An authoritative Sanhedrin must be in place, as well as a High Priest, who can certify the red heifer as meeting the extensive list of conditions.

The priest who slaughters it must be at least 17 years old and have been raised his entire life in a corpse-free environment.  That condition alone, and all that is done to achieve it, will absolutely boggle your mind….

So, the actual spot where the red heifer offering was made has been determined by surveying the land, finding remains of the necessary mikveh and other structures.  But, most importantly, the location must be high enough up on the mountain to allow the priest to see from that location through the Eastern Gate and then straight into the Eastern doors of the Temple.  What’s tricky here is that there is a lot of debate about where the Temple was actually located.  Most authorities agree it was located on the spot where the Muslim Dome of the Rock stands today; that is not a unanimous agreement, however.  And, where the Temple stood dictates where the Red Heifer Offering would have taken place.

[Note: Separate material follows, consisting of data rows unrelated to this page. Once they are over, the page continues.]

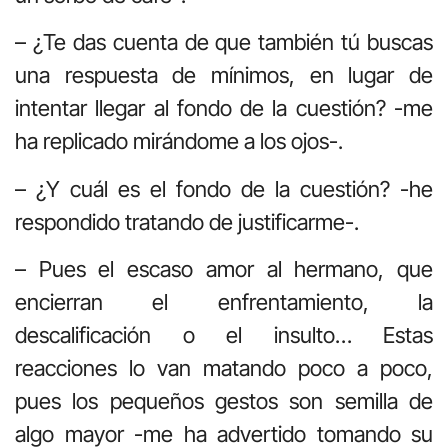
– ¿Te das cuenta de que también tú buscas
una respuesta de mínimos, en lugar de
intentar llegar al fondo de la cuestión? -me
ha replicado mirándome a los ojos-.
– ¿Y cuál es el fondo de la cuestión? -he
respondido tratando de justificarme-.
– Pues el escaso amor al hermano, que
encierran el enfrentamiento, la
descalificación o el insulto… Estas
reacciones lo van matando poco a poco,
pues los pequeños gestos son semilla de
algo mayor -me ha advertido tomando su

If you are more interested in this fascinating topic, The Temple Institute has a downloadable book called, “Mystery of the Red Heifer”, by Rabbi Chaim Richman.  Check it out!

After we left Dominus Flevit, we walked down a very steep and narrow road, past the entrance to the Garden of Gethsemane, to meet our bus.

For the rest of the day, we shopped, ate, laughed, reminisced, re-visited our favorite parts of the area around our hotel and/or the Old City of Jerusalem.  And, we packed, which was quite the feat, given all the shopping that was done by our group!  My goodness….I was a “lightweight”…

Tonight, after dinner together, we each received a certificate from our tour group, certifying each of us as a Jerusalem Pilgrim!

What a blessing these last few days have been!